▶
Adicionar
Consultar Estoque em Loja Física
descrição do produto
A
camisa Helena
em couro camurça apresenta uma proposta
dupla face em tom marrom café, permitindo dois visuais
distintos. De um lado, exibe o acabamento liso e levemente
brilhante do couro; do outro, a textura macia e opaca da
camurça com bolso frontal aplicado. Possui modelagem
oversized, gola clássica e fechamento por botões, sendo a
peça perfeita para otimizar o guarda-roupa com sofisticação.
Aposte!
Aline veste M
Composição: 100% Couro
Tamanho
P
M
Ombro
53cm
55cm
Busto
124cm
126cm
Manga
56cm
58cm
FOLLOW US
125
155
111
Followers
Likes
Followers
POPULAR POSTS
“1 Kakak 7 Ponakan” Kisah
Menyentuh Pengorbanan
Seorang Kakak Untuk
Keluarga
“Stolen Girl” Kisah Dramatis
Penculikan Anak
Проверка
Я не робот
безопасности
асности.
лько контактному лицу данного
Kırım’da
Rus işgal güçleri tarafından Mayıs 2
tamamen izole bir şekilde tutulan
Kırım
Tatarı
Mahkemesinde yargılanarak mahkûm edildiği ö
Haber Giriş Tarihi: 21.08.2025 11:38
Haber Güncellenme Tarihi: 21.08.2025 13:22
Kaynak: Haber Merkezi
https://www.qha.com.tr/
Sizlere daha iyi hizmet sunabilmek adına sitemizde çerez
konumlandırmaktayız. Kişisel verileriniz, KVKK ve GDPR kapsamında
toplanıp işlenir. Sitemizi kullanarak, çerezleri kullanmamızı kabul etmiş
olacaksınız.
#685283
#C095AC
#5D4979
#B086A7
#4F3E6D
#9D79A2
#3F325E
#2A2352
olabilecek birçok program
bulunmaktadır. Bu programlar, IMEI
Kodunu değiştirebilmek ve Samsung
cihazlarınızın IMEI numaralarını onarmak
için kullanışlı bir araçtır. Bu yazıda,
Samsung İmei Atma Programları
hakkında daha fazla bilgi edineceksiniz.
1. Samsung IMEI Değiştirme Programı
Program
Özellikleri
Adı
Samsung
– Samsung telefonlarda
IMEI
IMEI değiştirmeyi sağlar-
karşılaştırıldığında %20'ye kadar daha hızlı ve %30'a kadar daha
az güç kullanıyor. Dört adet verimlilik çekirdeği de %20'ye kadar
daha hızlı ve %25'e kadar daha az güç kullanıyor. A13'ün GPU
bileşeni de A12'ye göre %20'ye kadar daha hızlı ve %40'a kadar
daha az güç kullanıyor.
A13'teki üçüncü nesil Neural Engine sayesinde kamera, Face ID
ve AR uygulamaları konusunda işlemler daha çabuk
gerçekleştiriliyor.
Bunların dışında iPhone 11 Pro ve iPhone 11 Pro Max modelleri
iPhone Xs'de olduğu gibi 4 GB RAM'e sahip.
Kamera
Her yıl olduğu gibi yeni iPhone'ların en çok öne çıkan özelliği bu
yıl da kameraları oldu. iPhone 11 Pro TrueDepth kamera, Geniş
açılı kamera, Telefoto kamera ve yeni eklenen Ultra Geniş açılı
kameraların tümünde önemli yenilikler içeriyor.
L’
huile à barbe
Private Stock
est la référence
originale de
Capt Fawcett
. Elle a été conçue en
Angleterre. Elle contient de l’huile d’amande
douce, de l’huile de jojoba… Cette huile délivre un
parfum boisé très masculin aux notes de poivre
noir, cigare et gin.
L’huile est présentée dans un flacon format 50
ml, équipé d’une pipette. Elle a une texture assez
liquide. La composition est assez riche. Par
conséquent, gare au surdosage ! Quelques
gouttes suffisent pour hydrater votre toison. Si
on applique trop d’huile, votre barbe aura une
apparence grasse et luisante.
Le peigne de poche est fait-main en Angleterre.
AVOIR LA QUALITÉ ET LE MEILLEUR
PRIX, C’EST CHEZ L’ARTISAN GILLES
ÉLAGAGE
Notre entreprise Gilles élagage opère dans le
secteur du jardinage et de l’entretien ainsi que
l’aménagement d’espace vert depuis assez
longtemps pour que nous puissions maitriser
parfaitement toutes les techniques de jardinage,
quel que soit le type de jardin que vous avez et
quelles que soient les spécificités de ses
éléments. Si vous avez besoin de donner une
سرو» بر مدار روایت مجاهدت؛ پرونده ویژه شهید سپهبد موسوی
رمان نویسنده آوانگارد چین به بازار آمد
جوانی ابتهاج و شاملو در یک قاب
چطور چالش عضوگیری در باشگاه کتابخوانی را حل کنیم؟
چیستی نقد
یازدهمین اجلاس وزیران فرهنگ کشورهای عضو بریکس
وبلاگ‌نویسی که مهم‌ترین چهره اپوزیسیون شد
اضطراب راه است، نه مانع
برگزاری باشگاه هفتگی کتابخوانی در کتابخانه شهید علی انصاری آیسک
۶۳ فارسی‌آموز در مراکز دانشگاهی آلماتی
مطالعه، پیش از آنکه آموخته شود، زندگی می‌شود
◀
Task goal —
In the entries above, restate word for word the lines between the one holding "douce, de l’huile" and the one holding "Notre entreprise Gilles élagage opère dans le", inclusive, and nothing besides.

Output of the exercise —
douce, de l’huile de jojoba… Cette huile délivre un
parfum boisé très masculin aux notes de poivre
noir, cigare et gin.
L’huile est présentée dans un flacon format 50
ml, équipé d’une pipette. Elle a une texture assez
liquide. La composition est assez riche. Par
conséquent, gare au surdosage ! Quelques
gouttes suffisent pour hydrater votre toison. Si
on applique trop d’huile, votre barbe aura une
apparence grasse et luisante.
Le peigne de poche est fait-main en Angleterre.
AVOIR LA QUALITÉ ET LE MEILLEUR
PRIX, C’EST CHEZ L’ARTISAN GILLES
ÉLAGAGE
Notre entreprise Gilles élagage opère dans le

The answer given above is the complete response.